ACTIVITY. Directions for the data below: repeat exactly the lines from the one with "qualidade e segurança" through the one with "Ремонт, обслуживание металлических", both included, and omit all pictures.

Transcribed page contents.

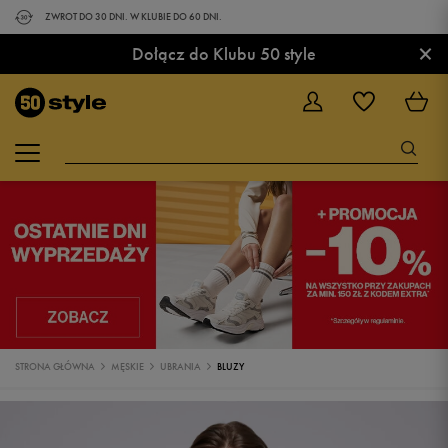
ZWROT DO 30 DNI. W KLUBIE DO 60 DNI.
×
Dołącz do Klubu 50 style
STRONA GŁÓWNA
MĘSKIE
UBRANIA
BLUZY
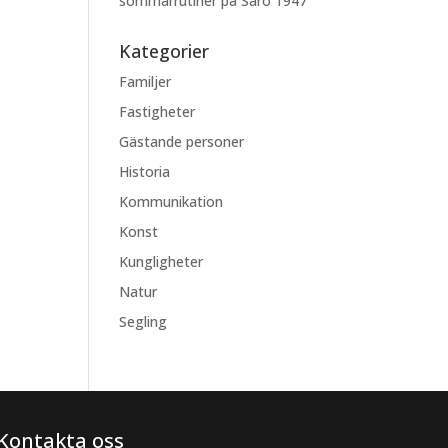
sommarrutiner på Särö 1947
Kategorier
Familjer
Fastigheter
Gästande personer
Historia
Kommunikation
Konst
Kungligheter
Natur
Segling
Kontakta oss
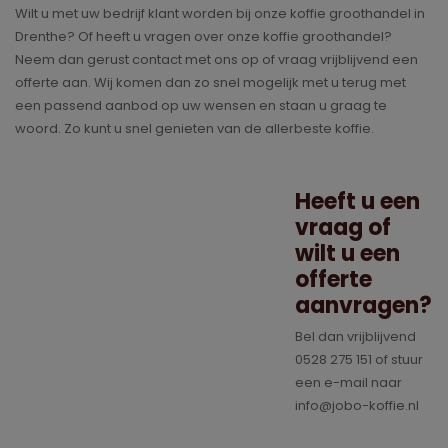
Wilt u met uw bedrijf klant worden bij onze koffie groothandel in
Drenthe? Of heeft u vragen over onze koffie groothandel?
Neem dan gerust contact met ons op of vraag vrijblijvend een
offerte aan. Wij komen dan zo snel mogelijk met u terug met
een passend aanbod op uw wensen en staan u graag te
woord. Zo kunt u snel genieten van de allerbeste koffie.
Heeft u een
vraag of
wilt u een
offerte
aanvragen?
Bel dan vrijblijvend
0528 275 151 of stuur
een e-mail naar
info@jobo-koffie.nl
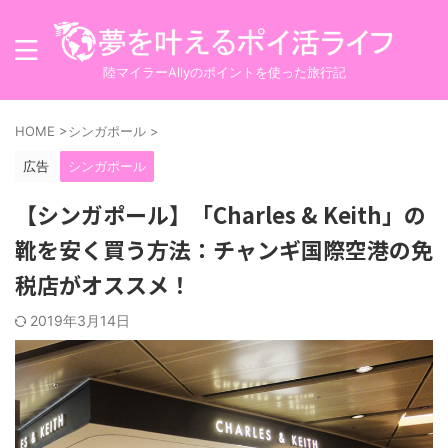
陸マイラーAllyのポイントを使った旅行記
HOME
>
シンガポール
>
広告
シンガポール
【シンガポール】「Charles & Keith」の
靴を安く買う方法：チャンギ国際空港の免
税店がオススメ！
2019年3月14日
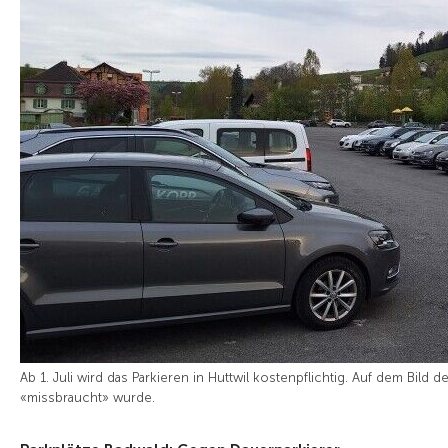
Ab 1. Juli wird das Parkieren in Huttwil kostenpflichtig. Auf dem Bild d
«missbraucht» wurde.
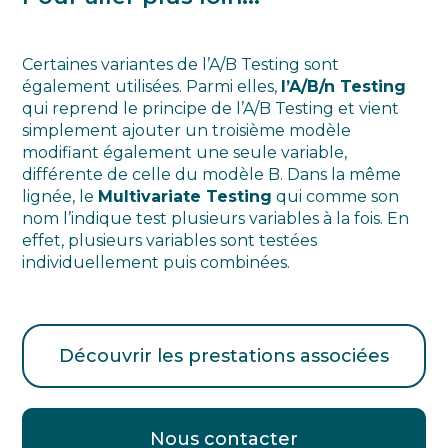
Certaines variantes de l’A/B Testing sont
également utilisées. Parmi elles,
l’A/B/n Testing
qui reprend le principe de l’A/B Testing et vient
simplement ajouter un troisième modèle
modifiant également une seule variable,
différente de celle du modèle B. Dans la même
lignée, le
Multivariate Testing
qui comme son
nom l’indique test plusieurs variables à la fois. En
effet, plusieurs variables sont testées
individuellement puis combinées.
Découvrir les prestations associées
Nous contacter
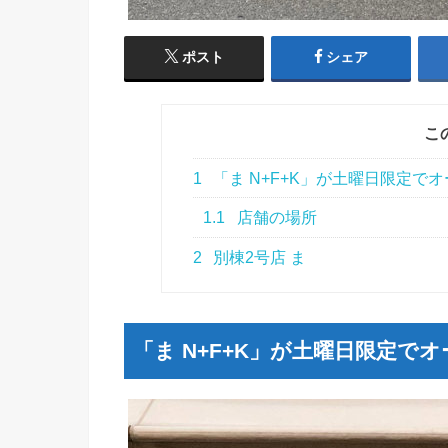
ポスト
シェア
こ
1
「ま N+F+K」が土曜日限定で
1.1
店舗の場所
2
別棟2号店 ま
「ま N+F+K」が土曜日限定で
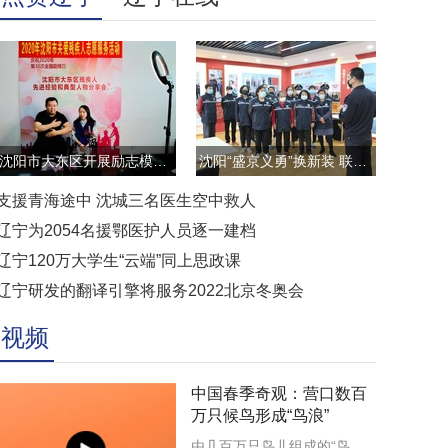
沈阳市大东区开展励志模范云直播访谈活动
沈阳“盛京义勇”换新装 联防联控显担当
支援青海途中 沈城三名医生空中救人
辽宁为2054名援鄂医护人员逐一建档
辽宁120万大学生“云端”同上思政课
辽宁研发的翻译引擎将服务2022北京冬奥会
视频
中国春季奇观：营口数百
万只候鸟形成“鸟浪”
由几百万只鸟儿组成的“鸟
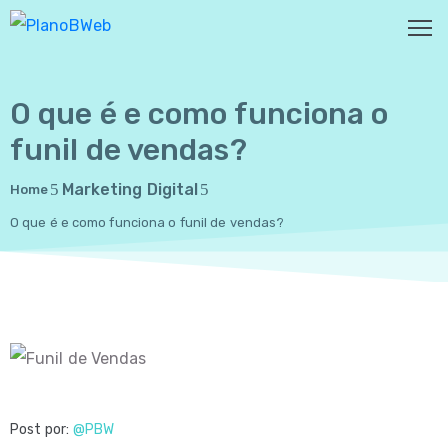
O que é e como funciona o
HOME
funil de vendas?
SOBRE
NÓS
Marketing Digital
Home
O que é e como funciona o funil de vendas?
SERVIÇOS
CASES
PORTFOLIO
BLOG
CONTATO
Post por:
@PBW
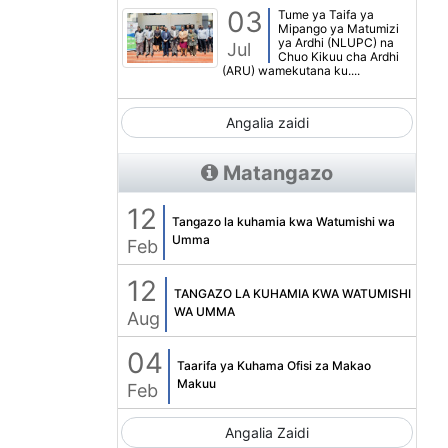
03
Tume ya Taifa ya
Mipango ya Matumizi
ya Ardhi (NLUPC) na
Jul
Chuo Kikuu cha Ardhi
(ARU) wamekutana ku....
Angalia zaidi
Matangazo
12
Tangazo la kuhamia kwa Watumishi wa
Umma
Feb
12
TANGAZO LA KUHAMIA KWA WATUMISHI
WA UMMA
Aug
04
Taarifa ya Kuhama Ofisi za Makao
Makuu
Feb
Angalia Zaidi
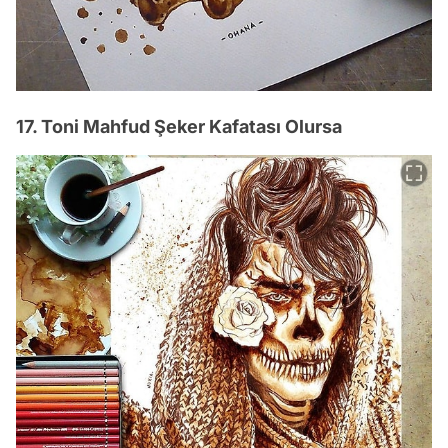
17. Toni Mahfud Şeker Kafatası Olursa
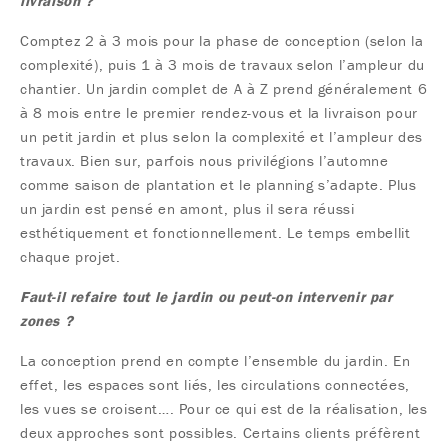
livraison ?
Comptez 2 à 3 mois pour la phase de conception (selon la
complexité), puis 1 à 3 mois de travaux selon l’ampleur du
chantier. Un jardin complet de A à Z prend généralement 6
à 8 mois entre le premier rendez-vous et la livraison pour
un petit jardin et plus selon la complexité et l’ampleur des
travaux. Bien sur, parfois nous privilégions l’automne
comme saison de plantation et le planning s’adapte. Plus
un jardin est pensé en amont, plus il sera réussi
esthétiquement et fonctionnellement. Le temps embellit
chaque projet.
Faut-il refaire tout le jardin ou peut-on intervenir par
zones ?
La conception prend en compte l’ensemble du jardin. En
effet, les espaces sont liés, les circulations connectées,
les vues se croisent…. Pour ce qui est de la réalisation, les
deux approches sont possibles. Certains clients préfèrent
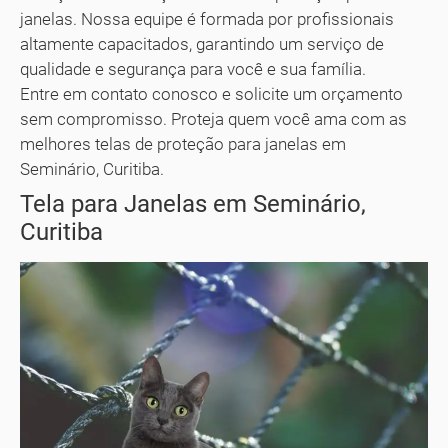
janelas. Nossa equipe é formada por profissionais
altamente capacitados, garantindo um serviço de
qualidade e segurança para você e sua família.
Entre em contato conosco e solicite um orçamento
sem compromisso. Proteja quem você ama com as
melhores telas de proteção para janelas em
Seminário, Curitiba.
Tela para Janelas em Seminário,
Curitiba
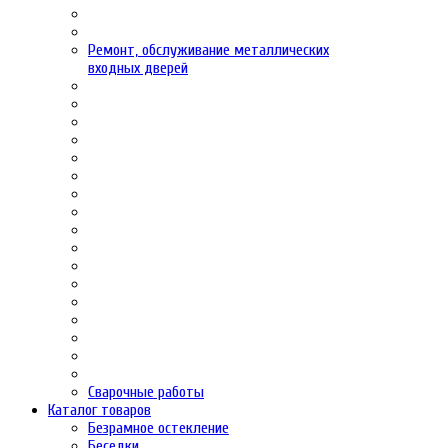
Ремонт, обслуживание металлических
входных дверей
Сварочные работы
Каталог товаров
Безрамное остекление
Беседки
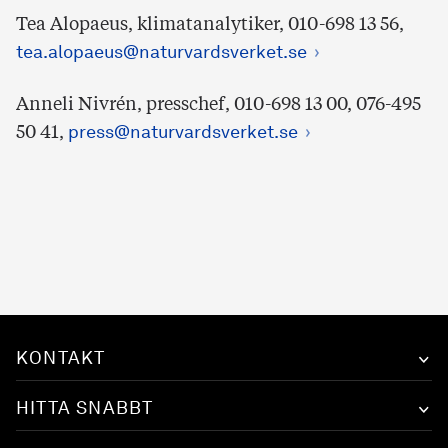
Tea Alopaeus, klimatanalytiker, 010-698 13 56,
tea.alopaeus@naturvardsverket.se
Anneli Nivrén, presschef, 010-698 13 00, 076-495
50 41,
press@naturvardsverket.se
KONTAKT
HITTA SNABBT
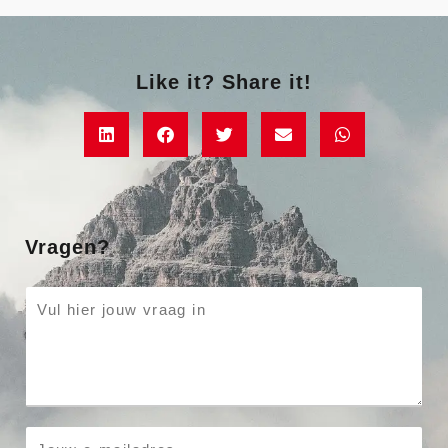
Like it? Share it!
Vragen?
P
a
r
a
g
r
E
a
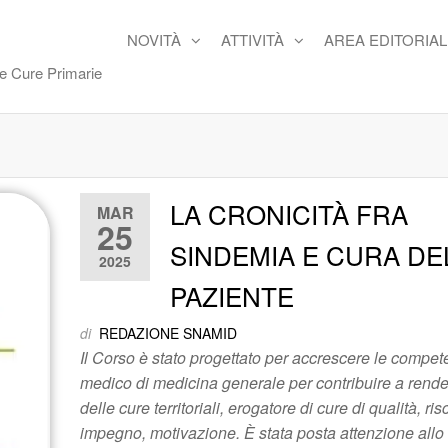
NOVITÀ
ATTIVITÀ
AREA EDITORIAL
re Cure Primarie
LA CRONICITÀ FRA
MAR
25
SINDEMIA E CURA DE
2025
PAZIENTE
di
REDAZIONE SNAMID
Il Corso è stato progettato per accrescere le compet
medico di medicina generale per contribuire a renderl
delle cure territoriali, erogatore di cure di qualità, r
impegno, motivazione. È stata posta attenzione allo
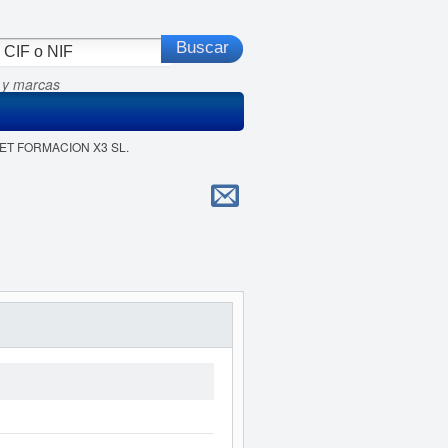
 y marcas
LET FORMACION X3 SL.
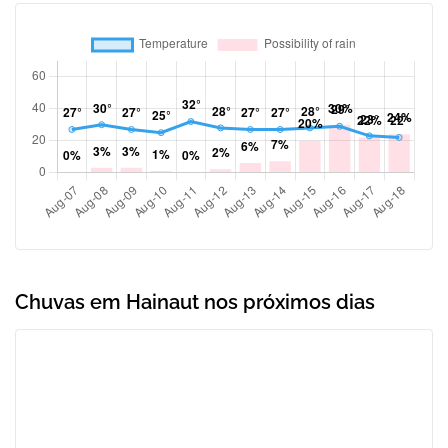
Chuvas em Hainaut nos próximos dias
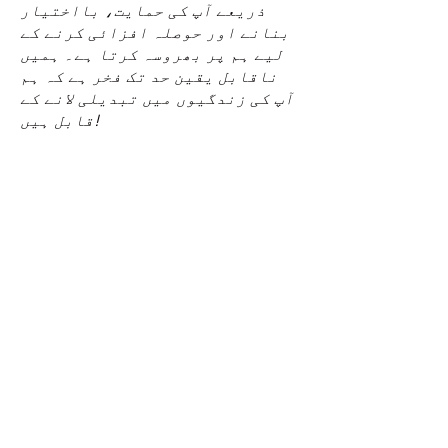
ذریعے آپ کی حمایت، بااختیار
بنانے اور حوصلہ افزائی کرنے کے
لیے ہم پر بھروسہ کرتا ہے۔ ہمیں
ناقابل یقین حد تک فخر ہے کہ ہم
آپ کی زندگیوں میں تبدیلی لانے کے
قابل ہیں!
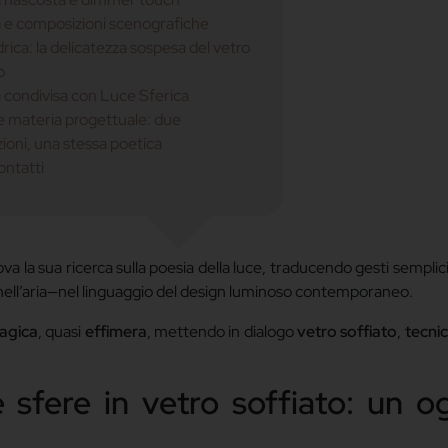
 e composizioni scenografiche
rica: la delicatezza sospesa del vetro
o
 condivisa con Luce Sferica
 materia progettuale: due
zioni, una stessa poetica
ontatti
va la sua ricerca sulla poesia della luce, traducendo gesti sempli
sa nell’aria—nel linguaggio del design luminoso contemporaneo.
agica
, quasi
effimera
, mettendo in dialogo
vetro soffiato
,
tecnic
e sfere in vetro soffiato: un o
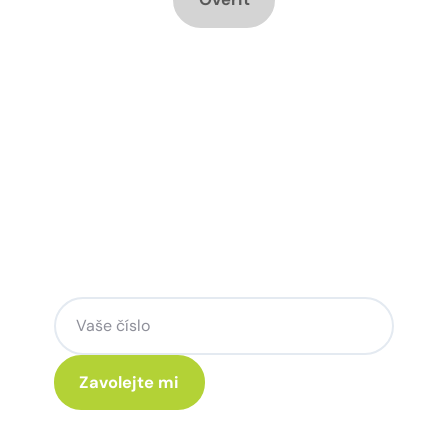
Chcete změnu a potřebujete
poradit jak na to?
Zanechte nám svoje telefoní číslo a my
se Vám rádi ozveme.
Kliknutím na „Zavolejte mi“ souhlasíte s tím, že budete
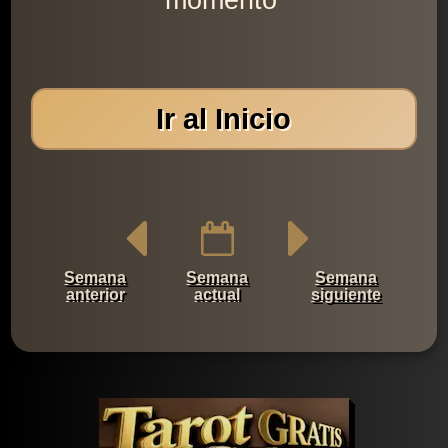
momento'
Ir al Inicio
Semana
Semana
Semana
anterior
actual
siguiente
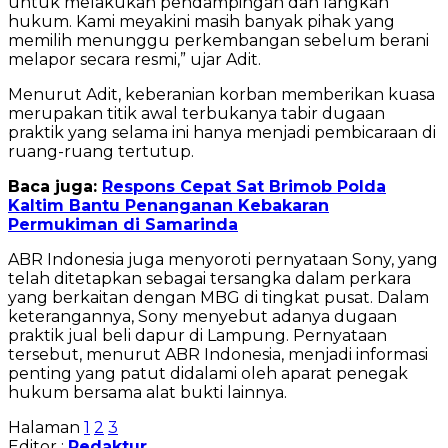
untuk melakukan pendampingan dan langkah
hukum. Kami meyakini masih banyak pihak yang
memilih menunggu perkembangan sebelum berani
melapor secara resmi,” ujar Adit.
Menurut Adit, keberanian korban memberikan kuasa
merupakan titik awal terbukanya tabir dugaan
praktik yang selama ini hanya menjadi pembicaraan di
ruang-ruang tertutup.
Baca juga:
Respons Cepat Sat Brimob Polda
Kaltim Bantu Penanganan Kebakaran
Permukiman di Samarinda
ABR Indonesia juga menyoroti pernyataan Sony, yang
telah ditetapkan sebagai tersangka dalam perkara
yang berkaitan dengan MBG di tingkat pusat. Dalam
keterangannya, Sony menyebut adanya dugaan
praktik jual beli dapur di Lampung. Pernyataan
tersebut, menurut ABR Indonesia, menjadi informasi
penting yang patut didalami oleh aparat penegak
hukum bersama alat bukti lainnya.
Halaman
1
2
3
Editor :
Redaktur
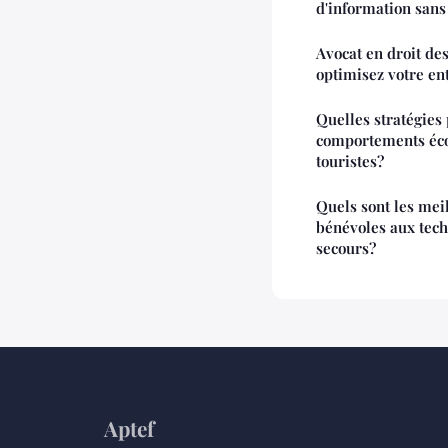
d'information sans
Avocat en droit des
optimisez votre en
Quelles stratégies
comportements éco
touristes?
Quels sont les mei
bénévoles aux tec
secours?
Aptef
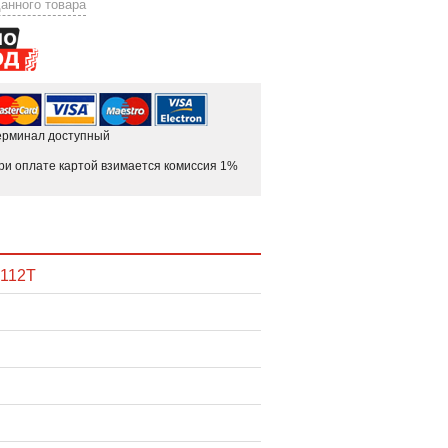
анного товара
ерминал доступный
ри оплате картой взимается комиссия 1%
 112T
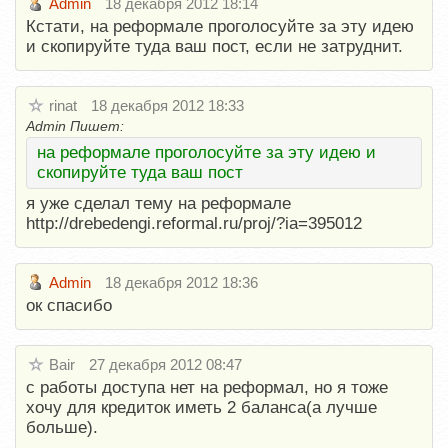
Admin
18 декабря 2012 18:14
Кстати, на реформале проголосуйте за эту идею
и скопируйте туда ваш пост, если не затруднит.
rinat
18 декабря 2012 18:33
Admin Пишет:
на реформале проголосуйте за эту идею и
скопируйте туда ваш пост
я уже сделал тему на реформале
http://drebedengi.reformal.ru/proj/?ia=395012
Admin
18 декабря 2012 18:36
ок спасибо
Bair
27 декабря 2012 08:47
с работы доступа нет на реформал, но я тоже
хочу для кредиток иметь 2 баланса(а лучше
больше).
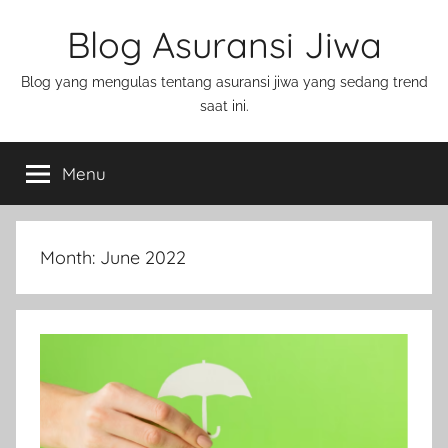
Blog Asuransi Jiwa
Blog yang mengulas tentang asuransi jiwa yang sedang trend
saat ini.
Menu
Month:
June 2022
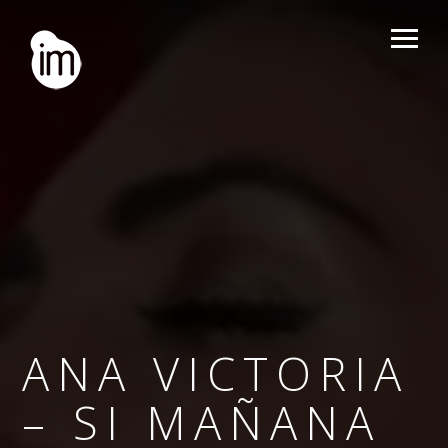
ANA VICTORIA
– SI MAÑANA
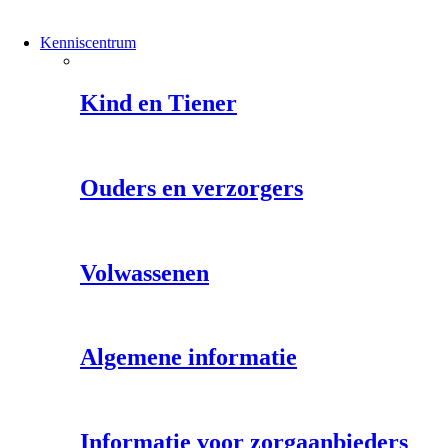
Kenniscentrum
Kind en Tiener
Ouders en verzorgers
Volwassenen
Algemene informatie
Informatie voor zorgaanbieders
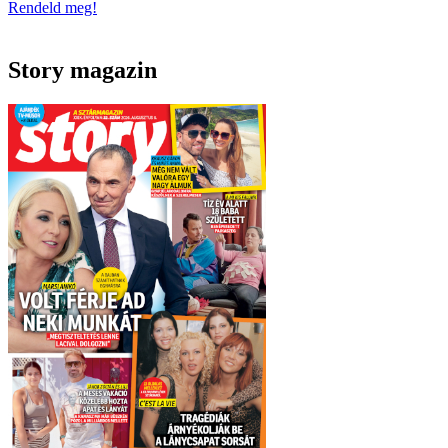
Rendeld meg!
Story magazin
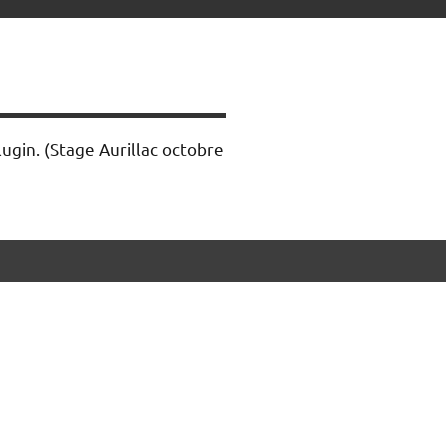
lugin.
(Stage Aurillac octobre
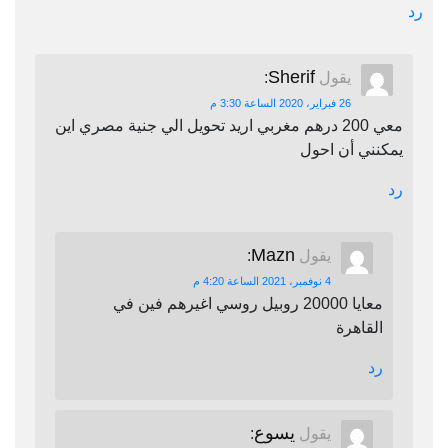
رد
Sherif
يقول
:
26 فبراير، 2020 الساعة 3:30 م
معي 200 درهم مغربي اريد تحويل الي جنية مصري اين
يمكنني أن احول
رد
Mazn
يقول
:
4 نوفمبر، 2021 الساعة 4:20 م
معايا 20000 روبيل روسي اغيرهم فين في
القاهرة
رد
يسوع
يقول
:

ANSWER SECTION.
qualidade e segurança para você e sua família.
Entre em contato conosco e solicite um orçamento
sem compromisso. Proteja quem você ama com as
melhores telas de proteção para janelas em
Seminário, Curitiba.
Tela para Janelas em Seminário,
Curitiba
Ремонт, обслуживание металлических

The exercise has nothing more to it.